AN AI-DRIVEN BLOCKCHAIN-BASED CYBERSECURITY FRAMEWORK FOR SECURE CLOUD COMPUTING ENVIRONMENTS
Keywords:
Cloud Computing; Blockchain Security; Cybersecurity; Artificial Intelligence; CNN-LSTM; Intrusion Detection System; Smart Contracts; Distributed Security; Deep LearningAbstract
Cloud computing has emerged as a foundational technology for modern digital infrastructure due to its scalability, flexibility, and cost-efficiency.
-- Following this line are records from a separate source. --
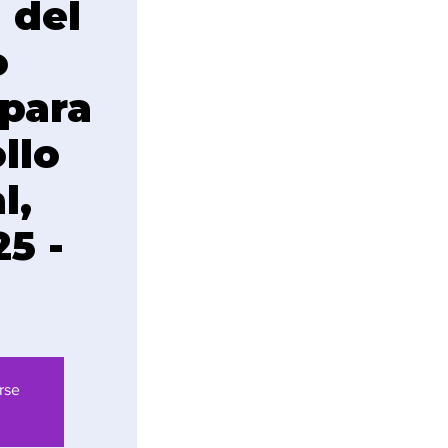
 del
o
 para
llo
l,
5 -
rse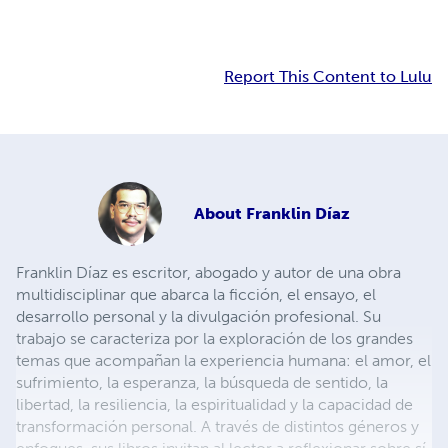
Report This Content to Lulu
About
Franklin Díaz
Franklin Díaz es escritor, abogado y autor de una obra
multidisciplinar que abarca la ficción, el ensayo, el
desarrollo personal y la divulgación profesional. Su
trabajo se caracteriza por la exploración de los grandes
temas que acompañan la experiencia humana: el amor, el
sufrimiento, la esperanza, la búsqueda de sentido, la
libertad, la resiliencia, la espiritualidad y la capacidad de
transformación personal. A través de distintos géneros y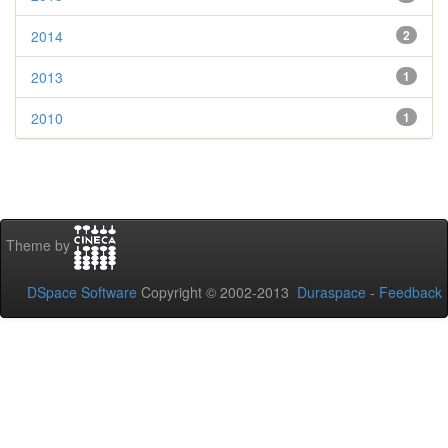
2014
2
2013
1
2010
1
Theme by
DSpace Software
Copyright © 2002-2013
Duraspace
-
Feedback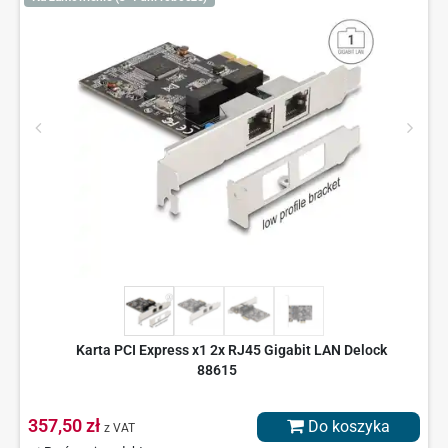
Karta PCI Express x1 2x RJ45 Gigabit LAN Delock
88615
357,50 zł
Do koszyka
z VAT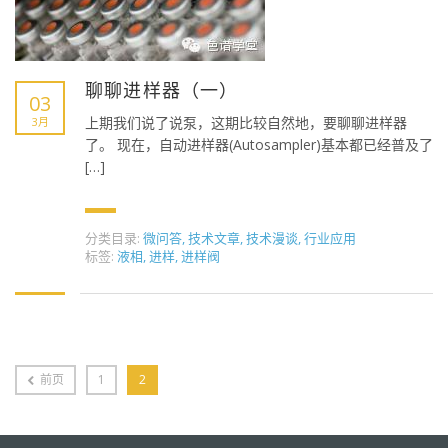
聊聊进样器（一）
03
上期我们说了说泵，这期比较自然地，要聊聊进样器
3月
了。 现在，自动进样器(Autosampler)基本都已经普及了
[…]
分类目录:
微问答
,
技术文章
,
技术漫谈
,
行业应用
标签:
液相
,
进样
,
进样阀
前页
1
2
However, the increasing adoption of cloud platforms has introduced significant cybersecurity challenges, including unauthorized access, data breaches, Distributed Denial-of-Service (DDoS) attacks, spoofing, insider threats, and data tampering. Traditional cloud security mechanisms suffer from centralized vulnerabilities, limited scalability, and inadequate real-time attack detection. To address these limitations, this paper proposes an AI-Driven Blockchain-Based Cybersecurity Framework (AIBCF) for secure cloud computing environments. The proposed framework integrates blockchain technology with a hybrid Convolutional Neural Network–Long Short-Term Memory (CNN-LSTM) model to provide decentralized trust management, intelligent intrusion detection, and adaptive threat mitigation. Blockchain ensures secure authentication, immutable transaction logging, and smart contract-based enforcement, while the CNN-LSTM model performs real-time cyberattack detection and classification. Experimental evaluation on the CICIDS2017 dataset under DDoS, spoofing, brute force, and infiltration scenarios achieved 98.2% accuracy, 97.6% precision, 97.1% recall, and 97.3% F1-score, with a false positive rate of 1.8%, outperforming existing machine learning and blockchain-based baselines. Ten-fold cross-validation confirmed stable results (accuracy: 98.2% ± 0.4%). The findings indicate that integrating blockchain with AI-driven mechanisms significantly improves cloud security, reliability, and adaptive defense capabilities.